25, 50 and 75 years ago
 
December 31, 1982
DENVER—A serious attack on the union movement, women workers, and democratic rights is taking place in Denver, Colorado.

The attack consists of a campaign of spying, harassment, and intimidation aimed at Sally Goodman, an electrician at the Martin Marietta Corp. plant here, and other members of United Auto Workers (UAW) Local 766. Goodman is one of only three women electricians in the plant and is a founding member of the Denver chapter of the Coalition of Labor Union Women. She is also a supporter of the Young Socialist Alliance and the Socialist Workers Party.

The harassment of Goodman takes form of an “investigation” by the Defense Investigative Service (DIS), the spy agency of the Department of Defense. This harassment is taking place with the connivance and encouragement of Martin Marietta, a major weapons producer with billion-dollar contracts for making the MX missile and other military hardware.  
 
December 30, 1957
While “goofnik” didn’t rise more than four feet off its pad down at Cape Canaveral, Florida, two things did rise throughout the country—namely, unemployment and the cost of living.

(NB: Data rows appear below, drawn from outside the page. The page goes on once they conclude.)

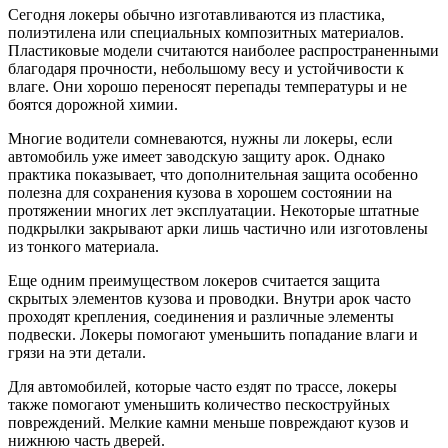
Сегодня локеры обычно изготавливаются из пластика,
полиэтилена или специальных композитных материалов.
Пластиковые модели считаются наиболее распространенными
благодаря прочности, небольшому весу и устойчивости к
влаге. Они хорошо переносят перепады температуры и не
боятся дорожной химии.
Многие водители сомневаются, нужны ли локеры, если
автомобиль уже имеет заводскую защиту арок. Однако
практика показывает, что дополнительная защита особенно
полезна для сохранения кузова в хорошем состоянии на
протяжении многих лет эксплуатации. Некоторые штатные
подкрылки закрывают арки лишь частично или изготовлены
из тонкого материала.
Еще одним преимуществом локеров считается защита
скрытых элементов кузова и проводки. Внутри арок часто
проходят крепления, соединения и различные элементы
подвески. Локеры помогают уменьшить попадание влаги и
грязи на эти детали.
Для автомобилей, которые часто ездят по трассе, локеры
также помогают уменьшить количество пескоструйных
повреждений. Мелкие камни меньше повреждают кузов и
нижнюю часть дверей.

New reports coming in this week tell of increased layoffs by leading American industries. Chrysler and Ford head the parade with announcements that they are closing down their Detroit assembly lines for a “temporary layoff” of two weeks. This lets out 90,000 workers there. Three steel plants in the Baltimore area are adding 1,400 more workers to those already laid off, and some towns in the New England textile centers report more unemployed than employed. These are layoffs publicized in the national press; others are only known in the localities where they occur.

The business economists are revising their estimate of unemployment for 1958 from the “optimistic” figure of 3 1/2 million they projected in October to a figure of five million or more.  
 
December 31, 1932
The shots fired by a member of the Waiters’ Union, Local 1 of New York, which sent to the hospital two of its business agents, brings sensationally to the forefront one of the these running sores which has made the American labor movement unique in the entire world. The publicity attendant upon the shooting brought to public view the following facts:

It has been the custom in this union for the business agents to charge workers anywhere from $100 up to be “placed” on a job, in agreement with the petty bosses who received from the labor racketeers a portion of the tax imposed illicitly upon the worker desperate for a job. A short time after the worker had parted with his money, and obtained the job, he found himself discharged by the boss, in cahoots with the labor officials, who promptly proceeded to start the game all over again with some other worker. While the jobs were “rotated” in this ingenious manner, the workers were being separated from vast sums of money.